Originally Published in the National Post: Thursday, January 11, 2007
PHOENIX, Arizona – It may be true that baseball is America’s pastime, but football is the national game.
And of the two competing versions, professional and college, it is the latter that still seems – despite the threat of growing commercialization – to capture the heart, not just the wallet, of the average fan.
The national championship of college football was played here Monday night in Phoenix’s spanking new stadium. Apparently it is supposed to look like a barrel cactus, but one local commentator opined that it looks more like an inflatable mattress. (As B.C. Place demonstrated, the problem with inflatable mattresses is spontaneous deflation.) Next year, Phoenix will host the Super Bowl. My guess is that the college football championship will be remembered here as the more spirited affair.
There is something about college football that gets the blood pumping.

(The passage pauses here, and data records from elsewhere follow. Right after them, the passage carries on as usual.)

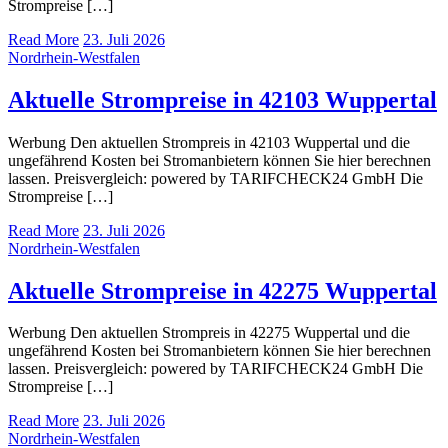
Strompreise […]
Read More
23. Juli 2026
Nordrhein-Westfalen
Aktuelle Strompreise in 42103 Wuppertal
Werbung Den aktuellen Strompreis in 42103 Wuppertal und die
ungefährend Kosten bei Stromanbietern können Sie hier berechnen
lassen. Preisvergleich: powered by TARIFCHECK24 GmbH Die
Strompreise […]
Read More
23. Juli 2026
Nordrhein-Westfalen
Aktuelle Strompreise in 42275 Wuppertal
Werbung Den aktuellen Strompreis in 42275 Wuppertal und die
ungefährend Kosten bei Stromanbietern können Sie hier berechnen
lassen. Preisvergleich: powered by TARIFCHECK24 GmbH Die
Strompreise […]
Read More
23. Juli 2026
Nordrhein-Westfalen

Perhaps it’s the legions of face painted fans, somewhat delirious from cross-country bus trips and, one suspects, feeling the effects of violating the 21-year-old drinking age in several states en route. Perhaps it’s the marching bands, some of which are good enough to have their own practice fields and their own scholarships. Perhaps it’s the cheerleaders who, lacking nothing in pulchritude, have not been reduced to the tarted up tackiness of their NFL colleagues. Perhaps it’s the fact that small cities with huge stadiums take centre stage on Saturday afternoons – places like South Bend and College Station and Tuscaloosa. Perhaps it’s the stirring fight songs, the emotional singing of the alma mater, the fact that there remains a certain innocence among players who are, after all, just out of their teenage years.
Or it might just be the game itself. There are over 100 Division 1A football schools, and with that number of still-inexperienced players, mistakes are more common. Mistakes make football more exciting, even if the overall calibre of the game remains high.

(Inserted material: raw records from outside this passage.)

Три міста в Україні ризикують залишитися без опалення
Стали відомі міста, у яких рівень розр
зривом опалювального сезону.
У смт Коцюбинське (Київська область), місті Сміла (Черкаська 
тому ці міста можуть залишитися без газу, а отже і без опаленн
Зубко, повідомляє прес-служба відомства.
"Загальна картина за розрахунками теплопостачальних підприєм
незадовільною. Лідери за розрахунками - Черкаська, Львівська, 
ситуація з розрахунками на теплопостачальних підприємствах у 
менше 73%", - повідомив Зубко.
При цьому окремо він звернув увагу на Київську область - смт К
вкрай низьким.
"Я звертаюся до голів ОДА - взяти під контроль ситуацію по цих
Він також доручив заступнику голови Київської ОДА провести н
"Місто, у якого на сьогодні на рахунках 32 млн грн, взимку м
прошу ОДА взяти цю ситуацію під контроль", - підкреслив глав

Whatever it is, college football has a national following that allows it, every January, to have five premier bowl games, all on prime time television, all of which generate enough revenue to pay each participating school US$17 million. The loyalty of fans far outstrips the typical NFL team which, after a few mediocre seasons, will see its fan following waver. In college, the fans stick through thick and thin. The University of Michigan has sold out its 100,000-seat stadium every game since 1975. Four colleges have 100,000+ stadiums, and many others seat 80,000 or 90,000. There is rarely a ticket to be had.

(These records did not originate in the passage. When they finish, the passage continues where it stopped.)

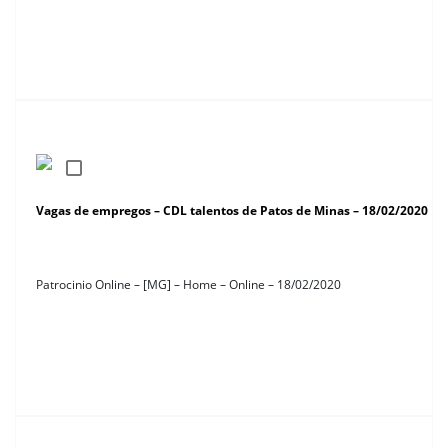
Vagas de empregos – CDL talentos de Patos de Minas – 18/02/2020
Patrocinio Online – [MG] – Home – Online – 18/02/2020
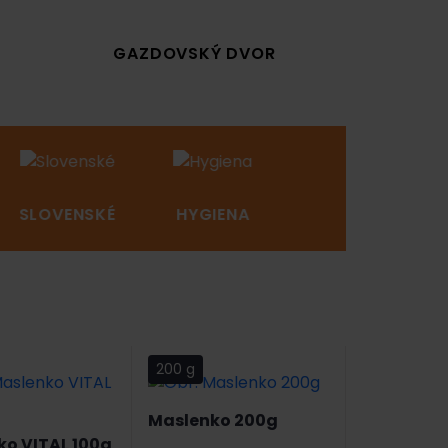
GAZDOVSKÝ DVOR
SLOVENSKÉ
HYGIENA
NOVINKY
200 g
Maslenko 200g
o VITAL 100g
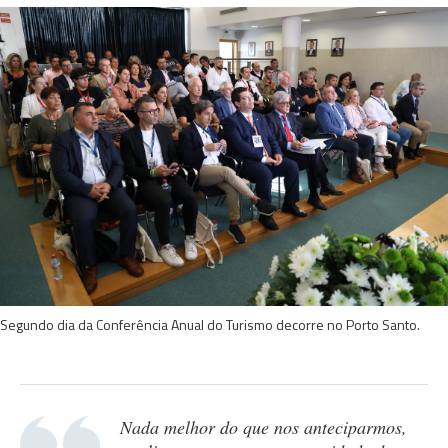
Segundo dia da Conferência Anual do Turismo decorre no Porto Santo.
Nada melhor do que nos anteciparmos,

“This state and our team are one,” said Les Miles, coach of the Louisiana State University Tigers, prior to soundly defeating Notre Dame in this year’s Sugar Bowl in the New Orleans’ Superdome. It would be absurd if it didn’t have the ring of truth. LSU football is more important to Louisiana than the NFL’s New Orleans Saints.
This year’s bowl season was interrupted by the news that the University of Alabama just hired a new head football coach, Nick Saban, for US$32-million over eight years. If you think it odd that Alabama’s highest paid state employee would be the football coach, you would be wrong. It is true in many states, excepting those where the highest paid public employee is the basketball coach.
If there is a danger on the horizon for college football, it is the new trend toward mercenary coaches. Other perennial problems have largely been contained, as greater vigilance over recruiting has led to fewer scandals, and paradoxically, the move toward year-round football training has meant higher graduation rates, as players now get a few extra summer semesters to pass their courses.
Yet the mainstay of college football is the coach. In an environment in which the players turn over every four years, the coach is the symbol of the program. College football has produced legendary coaches who remained decades in one place – Joe Paterno at Penn State, Bobby Bowden at Florida State, Woody Hayes at Ohio State, and the greatest legend of them all, Bear Bryant at Alabama. The descent from Bear Bryant to Nick Saban, the latter of which abandoned LSU two years ago for the NFL, only to abandon the Miami Dolphins for Alabama after another two years, tarnishes the lustre of the college game. Loyalty to the old school colours is more difficult if both the school and the coach are chasing the colour of money.
Yet despite all the commercialism, small time corruption and big time hypocrisy of the college game, it remains more popular than ever, for even amid the spectacle on Monday night here in Phoenix, it does the heart good to cheer for a school, rather than a corporation.